I toss them around a bit in the backyard just for fun. I play on the darts team for the pub, and throwing knives isnt far removed.


----------



## AnimEdge (Nov 10, 2004)

I throw knifes as well for fun, i would never use um to throw in a knife, my favorite saying from some MA on a throwing star site about throwing knifes: "Why would you throw a perfectly good knife?"

But there fun to throw around, if you want to get into it i sugjest buying a bunch of boes and place more boxes inside and throw it at them cuz its cheap


----------



## Airyu@hotmail.com (Nov 10, 2004)

Hello everyone,

I have thrown and throw all types of projectiles constantly. I started throwing when I was a kid, and I have been hooked ever since. Sayoc Kali has introduced to me many different methods to employ projectiles in my training as well as in my tactical skills.

If you think you cannot throw your blade in a conflict, your missing the point!!!(lol)

Gumagalang
Guro Steve L.

www.Bujinkandojo.net


----------



## still learning (Nov 12, 2004)

Hello, Throwing knives...this is not easy to do?  One of the best books, that I have come across is call...Pananandata guide to Knife Throwing...by Amanate P. Marinas, Sr.  The author is also a former Professor of Chemical Engineering and applies lot of techical stuff about throwing knives. Best I ever read. He has try, just about every throwing knives out there, and gives his opinons on them.
 I have several types of throwing knives myself and found the information helpful.  If you want to improve your throwing skills? This is a must get book, if you are  into knife throwing...  or want more info, about throwing knives.   Don't throw yours away....Aloha


----------



## still learning (Nov 12, 2004)

Hello, Throwing knives...this is not easy to do? One of the best books, that I have come across is call...Pananandata guide to Knife Throwing...by Amanate P. Marinas, Sr. The author is also a former Professor of Chemical Engineering and applies lot of techical stuff about throwing knives. Best I ever read. He has try, just about every throwing knives out there, and gives his opinons on them.
 I have several types of throwing knives myself and found the information helpful. If you want to improve your throwing skills? This is a must get book, if you are into knife throwing... or want more info, about throwing knives. Don't throw yours away....Aloha


----------



## Rynocerous (Nov 18, 2004)

AnimEdge said:
			
		

> "Why would you throw a perfectly good knife?"
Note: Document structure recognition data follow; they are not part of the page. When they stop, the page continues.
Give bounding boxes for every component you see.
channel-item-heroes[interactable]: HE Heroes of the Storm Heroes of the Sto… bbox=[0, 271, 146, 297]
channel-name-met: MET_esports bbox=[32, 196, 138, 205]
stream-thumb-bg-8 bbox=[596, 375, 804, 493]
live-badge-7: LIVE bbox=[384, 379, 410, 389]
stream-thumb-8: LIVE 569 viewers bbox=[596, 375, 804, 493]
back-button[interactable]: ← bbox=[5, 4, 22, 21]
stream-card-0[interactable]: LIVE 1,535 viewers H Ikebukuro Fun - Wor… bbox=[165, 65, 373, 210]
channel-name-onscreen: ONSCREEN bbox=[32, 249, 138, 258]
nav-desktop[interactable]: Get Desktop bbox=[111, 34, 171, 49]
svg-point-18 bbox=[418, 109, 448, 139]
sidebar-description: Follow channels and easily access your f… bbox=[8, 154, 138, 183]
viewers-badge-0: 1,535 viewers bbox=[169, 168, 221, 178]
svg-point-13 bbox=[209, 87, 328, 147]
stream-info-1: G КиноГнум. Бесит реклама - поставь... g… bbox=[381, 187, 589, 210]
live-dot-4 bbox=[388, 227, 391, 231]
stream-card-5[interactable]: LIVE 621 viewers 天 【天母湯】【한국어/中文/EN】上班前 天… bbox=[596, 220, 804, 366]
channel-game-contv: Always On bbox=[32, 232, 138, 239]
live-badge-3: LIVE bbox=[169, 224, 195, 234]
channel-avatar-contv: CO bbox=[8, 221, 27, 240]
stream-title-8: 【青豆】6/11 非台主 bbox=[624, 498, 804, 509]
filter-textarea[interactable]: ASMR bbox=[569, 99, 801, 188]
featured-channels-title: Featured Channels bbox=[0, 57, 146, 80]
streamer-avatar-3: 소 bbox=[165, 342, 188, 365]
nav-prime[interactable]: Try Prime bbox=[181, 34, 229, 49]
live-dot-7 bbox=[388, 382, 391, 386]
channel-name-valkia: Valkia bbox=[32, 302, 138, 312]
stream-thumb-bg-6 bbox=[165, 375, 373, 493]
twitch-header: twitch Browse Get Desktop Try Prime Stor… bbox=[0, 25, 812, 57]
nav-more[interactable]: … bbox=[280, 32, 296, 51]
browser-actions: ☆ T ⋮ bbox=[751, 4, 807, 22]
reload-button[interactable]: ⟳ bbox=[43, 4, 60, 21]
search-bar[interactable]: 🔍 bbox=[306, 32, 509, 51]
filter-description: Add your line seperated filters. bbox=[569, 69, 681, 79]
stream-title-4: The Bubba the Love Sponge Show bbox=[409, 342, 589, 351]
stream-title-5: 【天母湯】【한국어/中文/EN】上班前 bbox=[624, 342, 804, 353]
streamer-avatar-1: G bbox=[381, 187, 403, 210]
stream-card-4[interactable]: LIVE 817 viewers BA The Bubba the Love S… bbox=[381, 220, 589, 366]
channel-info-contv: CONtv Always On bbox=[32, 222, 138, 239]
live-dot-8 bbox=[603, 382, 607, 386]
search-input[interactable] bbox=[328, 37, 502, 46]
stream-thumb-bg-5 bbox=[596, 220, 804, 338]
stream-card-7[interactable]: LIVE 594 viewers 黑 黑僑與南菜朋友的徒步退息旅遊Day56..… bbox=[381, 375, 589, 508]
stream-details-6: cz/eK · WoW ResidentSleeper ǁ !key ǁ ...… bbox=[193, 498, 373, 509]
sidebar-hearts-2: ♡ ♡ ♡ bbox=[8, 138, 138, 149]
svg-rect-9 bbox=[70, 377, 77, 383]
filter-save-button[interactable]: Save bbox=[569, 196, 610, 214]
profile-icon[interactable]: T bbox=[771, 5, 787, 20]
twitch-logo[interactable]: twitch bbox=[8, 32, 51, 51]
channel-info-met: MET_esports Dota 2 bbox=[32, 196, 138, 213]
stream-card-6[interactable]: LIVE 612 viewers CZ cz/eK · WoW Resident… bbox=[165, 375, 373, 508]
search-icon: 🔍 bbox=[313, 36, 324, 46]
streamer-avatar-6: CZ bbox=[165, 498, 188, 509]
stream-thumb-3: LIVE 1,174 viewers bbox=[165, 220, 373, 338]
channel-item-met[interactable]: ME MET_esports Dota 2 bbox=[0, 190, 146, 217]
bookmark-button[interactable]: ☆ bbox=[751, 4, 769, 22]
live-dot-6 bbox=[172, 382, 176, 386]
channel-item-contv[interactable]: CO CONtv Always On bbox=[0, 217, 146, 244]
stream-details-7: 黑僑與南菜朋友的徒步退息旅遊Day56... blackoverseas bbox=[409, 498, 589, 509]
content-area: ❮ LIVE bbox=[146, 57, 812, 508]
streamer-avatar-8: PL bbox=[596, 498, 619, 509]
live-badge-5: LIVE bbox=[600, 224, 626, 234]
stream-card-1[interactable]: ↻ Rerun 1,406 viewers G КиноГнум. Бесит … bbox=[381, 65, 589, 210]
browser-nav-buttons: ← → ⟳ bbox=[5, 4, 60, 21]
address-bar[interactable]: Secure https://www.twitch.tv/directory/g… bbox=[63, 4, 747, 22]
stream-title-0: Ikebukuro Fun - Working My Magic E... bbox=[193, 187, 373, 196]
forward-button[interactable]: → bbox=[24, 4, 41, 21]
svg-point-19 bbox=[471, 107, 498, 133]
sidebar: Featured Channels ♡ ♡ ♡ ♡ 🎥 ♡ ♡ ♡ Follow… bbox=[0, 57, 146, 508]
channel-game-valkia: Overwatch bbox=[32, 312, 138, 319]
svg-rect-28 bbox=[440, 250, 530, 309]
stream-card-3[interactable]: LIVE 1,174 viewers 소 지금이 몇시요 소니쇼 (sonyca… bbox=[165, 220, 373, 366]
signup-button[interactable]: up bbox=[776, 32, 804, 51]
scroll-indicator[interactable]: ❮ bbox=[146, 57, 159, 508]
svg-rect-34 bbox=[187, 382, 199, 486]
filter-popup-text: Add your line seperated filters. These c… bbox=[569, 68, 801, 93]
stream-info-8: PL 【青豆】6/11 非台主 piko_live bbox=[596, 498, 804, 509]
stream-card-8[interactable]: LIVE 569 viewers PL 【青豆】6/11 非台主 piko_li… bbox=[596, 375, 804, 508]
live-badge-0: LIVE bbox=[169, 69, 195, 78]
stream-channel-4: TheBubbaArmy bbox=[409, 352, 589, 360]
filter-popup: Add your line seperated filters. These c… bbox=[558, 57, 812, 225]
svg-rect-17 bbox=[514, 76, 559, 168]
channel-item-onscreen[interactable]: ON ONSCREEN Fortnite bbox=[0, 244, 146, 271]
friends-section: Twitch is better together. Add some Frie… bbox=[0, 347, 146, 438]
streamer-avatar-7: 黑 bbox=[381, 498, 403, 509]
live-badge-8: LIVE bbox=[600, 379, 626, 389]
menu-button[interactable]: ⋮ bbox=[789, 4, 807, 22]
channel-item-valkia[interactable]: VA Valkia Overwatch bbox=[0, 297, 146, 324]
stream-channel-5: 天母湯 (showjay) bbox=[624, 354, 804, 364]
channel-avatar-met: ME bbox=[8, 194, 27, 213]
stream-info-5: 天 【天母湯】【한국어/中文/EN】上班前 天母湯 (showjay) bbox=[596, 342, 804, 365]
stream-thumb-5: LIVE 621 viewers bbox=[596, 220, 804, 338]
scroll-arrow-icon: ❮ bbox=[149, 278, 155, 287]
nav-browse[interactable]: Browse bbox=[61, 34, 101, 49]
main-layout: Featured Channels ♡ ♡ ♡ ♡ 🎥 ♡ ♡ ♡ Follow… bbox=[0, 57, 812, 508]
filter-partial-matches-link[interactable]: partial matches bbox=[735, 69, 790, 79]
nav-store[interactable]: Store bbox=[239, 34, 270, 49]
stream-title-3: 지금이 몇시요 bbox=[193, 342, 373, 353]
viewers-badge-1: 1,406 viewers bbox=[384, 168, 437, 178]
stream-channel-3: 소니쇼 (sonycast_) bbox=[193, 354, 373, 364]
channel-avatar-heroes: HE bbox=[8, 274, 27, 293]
You know that is funny to hear that from someone else...My father used to always tell me that.  If you want to see a funny example of this you have to watch "Big Trouble in Little China Town", hilarious.

Cheers,

Ryan


----------



## AnimEdge (Nov 23, 2004)

isnt that the movie with Bruce lees son, Brandon Lee and that big white guy? man i loved taht movie it was so funny  The white guy made himself a japanese house in like some lake and ran around in a big white komono, i need to go buy it


----------



## Dionysianexile (Dec 3, 2004)

"Despite what some movies have depicted, there should practically never be an occasion to throw your knife as a weapon. But, once you stop to think about it, the rule that your knife should not be thrown in offense nor in defense is just common sence. If the knife is the only defensive weapon you have, a less than totally accurate throw will mean that you have expended your last means of defense." (p. 12, The Complete Gil Hibben Kife throwing guide)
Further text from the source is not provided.